> DIRECTIONS
What you give back should match the records word for word.

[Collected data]
------------

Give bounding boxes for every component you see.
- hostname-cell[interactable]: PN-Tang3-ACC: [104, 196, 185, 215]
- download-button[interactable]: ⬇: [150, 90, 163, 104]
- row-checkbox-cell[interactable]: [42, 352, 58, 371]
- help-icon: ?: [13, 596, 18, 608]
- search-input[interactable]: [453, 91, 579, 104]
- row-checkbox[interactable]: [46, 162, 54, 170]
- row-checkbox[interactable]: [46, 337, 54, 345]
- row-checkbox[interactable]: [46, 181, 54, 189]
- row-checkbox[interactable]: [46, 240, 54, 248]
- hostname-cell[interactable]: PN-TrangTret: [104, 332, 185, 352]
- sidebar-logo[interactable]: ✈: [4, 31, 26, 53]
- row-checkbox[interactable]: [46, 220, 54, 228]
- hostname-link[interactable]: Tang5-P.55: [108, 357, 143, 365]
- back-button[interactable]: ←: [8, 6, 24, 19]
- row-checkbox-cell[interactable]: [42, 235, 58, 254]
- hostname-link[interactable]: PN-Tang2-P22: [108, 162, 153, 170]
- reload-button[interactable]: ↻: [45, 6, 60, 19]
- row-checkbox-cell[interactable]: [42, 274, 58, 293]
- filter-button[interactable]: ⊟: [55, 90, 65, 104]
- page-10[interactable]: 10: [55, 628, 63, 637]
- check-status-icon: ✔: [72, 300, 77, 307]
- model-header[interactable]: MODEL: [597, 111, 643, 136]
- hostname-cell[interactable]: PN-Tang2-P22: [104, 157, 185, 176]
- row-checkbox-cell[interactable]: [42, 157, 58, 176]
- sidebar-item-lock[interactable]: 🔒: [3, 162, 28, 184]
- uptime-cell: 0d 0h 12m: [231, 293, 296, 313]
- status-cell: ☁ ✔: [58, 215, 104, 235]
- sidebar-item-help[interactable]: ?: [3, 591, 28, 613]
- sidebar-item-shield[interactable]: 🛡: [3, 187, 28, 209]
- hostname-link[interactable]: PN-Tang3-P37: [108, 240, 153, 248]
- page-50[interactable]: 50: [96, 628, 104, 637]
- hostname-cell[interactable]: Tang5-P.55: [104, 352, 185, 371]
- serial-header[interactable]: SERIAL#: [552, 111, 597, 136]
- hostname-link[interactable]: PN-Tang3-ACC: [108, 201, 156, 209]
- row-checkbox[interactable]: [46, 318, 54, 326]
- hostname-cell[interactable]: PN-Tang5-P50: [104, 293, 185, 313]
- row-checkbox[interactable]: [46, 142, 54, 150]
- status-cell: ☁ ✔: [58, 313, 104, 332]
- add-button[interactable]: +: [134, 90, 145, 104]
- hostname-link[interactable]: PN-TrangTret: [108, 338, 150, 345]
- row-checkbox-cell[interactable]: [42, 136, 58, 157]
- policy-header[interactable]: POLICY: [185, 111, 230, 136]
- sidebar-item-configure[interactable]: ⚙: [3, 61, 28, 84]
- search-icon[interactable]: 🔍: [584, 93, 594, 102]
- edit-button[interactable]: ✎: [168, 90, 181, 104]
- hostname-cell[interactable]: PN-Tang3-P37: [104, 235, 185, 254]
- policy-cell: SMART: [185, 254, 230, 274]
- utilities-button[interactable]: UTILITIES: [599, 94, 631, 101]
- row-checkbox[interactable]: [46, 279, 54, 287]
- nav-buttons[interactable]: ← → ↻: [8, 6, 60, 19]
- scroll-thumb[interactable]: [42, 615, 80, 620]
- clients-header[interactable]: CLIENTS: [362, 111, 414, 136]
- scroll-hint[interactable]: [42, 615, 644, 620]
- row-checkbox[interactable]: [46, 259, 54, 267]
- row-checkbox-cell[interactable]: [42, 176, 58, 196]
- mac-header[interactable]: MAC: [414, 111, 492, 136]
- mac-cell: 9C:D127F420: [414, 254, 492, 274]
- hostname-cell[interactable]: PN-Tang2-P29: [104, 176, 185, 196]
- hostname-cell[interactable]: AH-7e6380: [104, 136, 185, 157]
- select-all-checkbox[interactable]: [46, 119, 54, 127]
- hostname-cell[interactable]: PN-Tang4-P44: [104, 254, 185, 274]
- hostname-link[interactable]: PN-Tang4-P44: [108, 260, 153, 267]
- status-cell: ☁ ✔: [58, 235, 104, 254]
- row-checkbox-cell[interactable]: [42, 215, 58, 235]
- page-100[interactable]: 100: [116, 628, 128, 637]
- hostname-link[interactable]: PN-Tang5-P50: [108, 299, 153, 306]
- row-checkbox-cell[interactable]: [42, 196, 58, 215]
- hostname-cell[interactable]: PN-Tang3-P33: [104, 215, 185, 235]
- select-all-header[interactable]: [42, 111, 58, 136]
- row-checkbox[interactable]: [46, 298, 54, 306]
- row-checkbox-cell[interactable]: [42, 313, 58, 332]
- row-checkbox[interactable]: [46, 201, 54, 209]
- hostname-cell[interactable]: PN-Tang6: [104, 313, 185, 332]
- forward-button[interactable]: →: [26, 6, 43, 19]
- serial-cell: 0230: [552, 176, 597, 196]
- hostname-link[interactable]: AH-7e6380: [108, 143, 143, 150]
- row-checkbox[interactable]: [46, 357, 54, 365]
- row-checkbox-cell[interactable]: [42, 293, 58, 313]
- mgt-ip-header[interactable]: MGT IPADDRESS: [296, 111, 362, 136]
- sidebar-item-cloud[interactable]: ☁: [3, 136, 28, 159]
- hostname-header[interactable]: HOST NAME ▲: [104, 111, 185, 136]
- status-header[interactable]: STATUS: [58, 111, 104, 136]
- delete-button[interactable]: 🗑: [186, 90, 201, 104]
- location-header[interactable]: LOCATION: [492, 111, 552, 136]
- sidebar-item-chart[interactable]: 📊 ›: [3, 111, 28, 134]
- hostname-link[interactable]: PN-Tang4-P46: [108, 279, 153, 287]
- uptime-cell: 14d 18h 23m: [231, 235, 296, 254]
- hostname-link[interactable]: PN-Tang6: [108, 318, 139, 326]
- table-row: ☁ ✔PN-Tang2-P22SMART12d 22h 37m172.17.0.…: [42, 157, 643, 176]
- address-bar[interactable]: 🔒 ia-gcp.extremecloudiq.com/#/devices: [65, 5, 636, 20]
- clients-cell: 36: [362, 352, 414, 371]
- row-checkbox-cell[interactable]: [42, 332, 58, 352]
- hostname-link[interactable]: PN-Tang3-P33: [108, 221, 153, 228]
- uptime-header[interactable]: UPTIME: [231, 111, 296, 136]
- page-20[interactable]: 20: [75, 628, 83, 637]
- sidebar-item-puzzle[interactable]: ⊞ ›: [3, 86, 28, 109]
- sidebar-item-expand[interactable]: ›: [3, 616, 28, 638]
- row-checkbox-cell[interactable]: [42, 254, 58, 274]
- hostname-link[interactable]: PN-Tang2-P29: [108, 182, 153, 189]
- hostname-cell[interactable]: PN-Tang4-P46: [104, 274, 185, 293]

------------

> SOLUTION TO THE PROBLEM
Give bounding boxes for every component you see.
- hostname-cell[interactable]: PN-Tang3-ACC: [104, 196, 185, 215]
- download-button[interactable]: ⬇: [150, 90, 163, 104]
- row-checkbox-cell[interactable]: [42, 352, 58, 371]
- help-icon: ?: [13, 596, 18, 608]
- search-input[interactable]: [453, 91, 579, 104]
- row-checkbox[interactable]: [46, 162, 54, 170]
- row-checkbox[interactable]: [46, 337, 54, 345]
- row-checkbox[interactable]: [46, 181, 54, 189]
- row-checkbox[interactable]: [46, 240, 54, 248]
- hostname-cell[interactable]: PN-TrangTret: [104, 332, 185, 352]
- sidebar-logo[interactable]: ✈: [4, 31, 26, 53]
- row-checkbox[interactable]: [46, 220, 54, 228]
- hostname-link[interactable]: Tang5-P.55: [108, 357, 143, 365]
- back-button[interactable]: ←: [8, 6, 24, 19]
- row-checkbox-cell[interactable]: [42, 235, 58, 254]
- hostname-link[interactable]: PN-Tang2-P22: [108, 162, 153, 170]
- reload-button[interactable]: ↻: [45, 6, 60, 19]
- row-checkbox-cell[interactable]: [42, 274, 58, 293]
- filter-button[interactable]: ⊟: [55, 90, 65, 104]
- page-10[interactable]: 10: [55, 628, 63, 637]
- check-status-icon: ✔: [72, 300, 77, 307]
- model-header[interactable]: MODEL: [597, 111, 643, 136]
- hostname-cell[interactable]: PN-Tang2-P22: [104, 157, 185, 176]
- row-checkbox-cell[interactable]: [42, 157, 58, 176]
- sidebar-item-lock[interactable]: 🔒: [3, 162, 28, 184]
- uptime-cell: 0d 0h 12m: [231, 293, 296, 313]
- status-cell: ☁ ✔: [58, 215, 104, 235]
- sidebar-item-help[interactable]: ?: [3, 591, 28, 613]
- sidebar-item-shield[interactable]: 🛡: [3, 187, 28, 209]
- hostname-link[interactable]: PN-Tang3-P37: [108, 240, 153, 248]
- page-50[interactable]: 50: [96, 628, 104, 637]
- hostname-cell[interactable]: Tang5-P.55: [104, 352, 185, 371]
- serial-header[interactable]: SERIAL#: [552, 111, 597, 136]
- hostname-link[interactable]: PN-Tang3-ACC: [108, 201, 156, 209]
- row-checkbox[interactable]: [46, 318, 54, 326]
- hostname-cell[interactable]: PN-Tang5-P50: [104, 293, 185, 313]
- row-checkbox[interactable]: [46, 142, 54, 150]
- status-cell: ☁ ✔: [58, 313, 104, 332]
- add-button[interactable]: +: [134, 90, 145, 104]
- hostname-link[interactable]: PN-TrangTret: [108, 338, 150, 345]
- row-checkbox-cell[interactable]: [42, 136, 58, 157]
- policy-header[interactable]: POLICY: [185, 111, 230, 136]
- sidebar-item-configure[interactable]: ⚙: [3, 61, 28, 84]
- search-icon[interactable]: 🔍: [584, 93, 594, 102]
- edit-button[interactable]: ✎: [168, 90, 181, 104]
- hostname-cell[interactable]: PN-Tang3-P37: [104, 235, 185, 254]
- policy-cell: SMART: [185, 254, 230, 274]
- utilities-button[interactable]: UTILITIES: [599, 94, 631, 101]
- row-checkbox[interactable]: [46, 279, 54, 287]
- nav-buttons[interactable]: ← → ↻: [8, 6, 60, 19]
- scroll-thumb[interactable]: [42, 615, 80, 620]
- clients-header[interactable]: CLIENTS: [362, 111, 414, 136]
- scroll-hint[interactable]: [42, 615, 644, 620]
- row-checkbox[interactable]: [46, 259, 54, 267]
- row-checkbox-cell[interactable]: [42, 176, 58, 196]
- mac-header[interactable]: MAC: [414, 111, 492, 136]
- mac-cell: 9C:D127F420: [414, 254, 492, 274]
- hostname-cell[interactable]: PN-Tang2-P29: [104, 176, 185, 196]
- hostname-cell[interactable]: AH-7e6380: [104, 136, 185, 157]
- select-all-checkbox[interactable]: [46, 119, 54, 127]
- hostname-cell[interactable]: PN-Tang4-P44: [104, 254, 185, 274]
- hostname-link[interactable]: PN-Tang4-P44: [108, 260, 153, 267]
- status-cell: ☁ ✔: [58, 235, 104, 254]
- row-checkbox-cell[interactable]: [42, 215, 58, 235]
- page-100[interactable]: 100: [116, 628, 128, 637]
- hostname-link[interactable]: PN-Tang5-P50: [108, 299, 153, 306]
- row-checkbox-cell[interactable]: [42, 196, 58, 215]
- hostname-cell[interactable]: PN-Tang3-P33: [104, 215, 185, 235]
- select-all-header[interactable]: [42, 111, 58, 136]
- row-checkbox[interactable]: [46, 298, 54, 306]
- row-checkbox-cell[interactable]: [42, 313, 58, 332]
- row-checkbox[interactable]: [46, 201, 54, 209]
- hostname-cell[interactable]: PN-Tang6: [104, 313, 185, 332]
- forward-button[interactable]: →: [26, 6, 43, 19]
- serial-cell: 0230: [552, 176, 597, 196]
- hostname-link[interactable]: AH-7e6380: [108, 143, 143, 150]
- row-checkbox[interactable]: [46, 357, 54, 365]
- row-checkbox-cell[interactable]: [42, 293, 58, 313]
- mgt-ip-header[interactable]: MGT IPADDRESS: [296, 111, 362, 136]
- sidebar-item-cloud[interactable]: ☁: [3, 136, 28, 159]
- hostname-header[interactable]: HOST NAME ▲: [104, 111, 185, 136]
- status-header[interactable]: STATUS: [58, 111, 104, 136]
- delete-button[interactable]: 🗑: [186, 90, 201, 104]
- location-header[interactable]: LOCATION: [492, 111, 552, 136]
- sidebar-item-chart[interactable]: 📊 ›: [3, 111, 28, 134]
- hostname-link[interactable]: PN-Tang4-P46: [108, 279, 153, 287]
- uptime-cell: 14d 18h 23m: [231, 235, 296, 254]
- hostname-link[interactable]: PN-Tang6: [108, 318, 139, 326]
- table-row: ☁ ✔PN-Tang2-P22SMART12d 22h 37m172.17.0.…: [42, 157, 643, 176]
- address-bar[interactable]: 🔒 ia-gcp.extremecloudiq.com/#/devices: [65, 5, 636, 20]
- clients-cell: 36: [362, 352, 414, 371]
- row-checkbox-cell[interactable]: [42, 332, 58, 352]
- hostname-link[interactable]: PN-Tang3-P33: [108, 221, 153, 228]
- uptime-header[interactable]: UPTIME: [231, 111, 296, 136]
- page-20[interactable]: 20: [75, 628, 83, 637]
- sidebar-item-puzzle[interactable]: ⊞ ›: [3, 86, 28, 109]
- sidebar-item-expand[interactable]: ›: [3, 616, 28, 638]
- row-checkbox-cell[interactable]: [42, 254, 58, 274]
- hostname-link[interactable]: PN-Tang2-P29: [108, 182, 153, 189]
- hostname-cell[interactable]: PN-Tang4-P46: [104, 274, 185, 293]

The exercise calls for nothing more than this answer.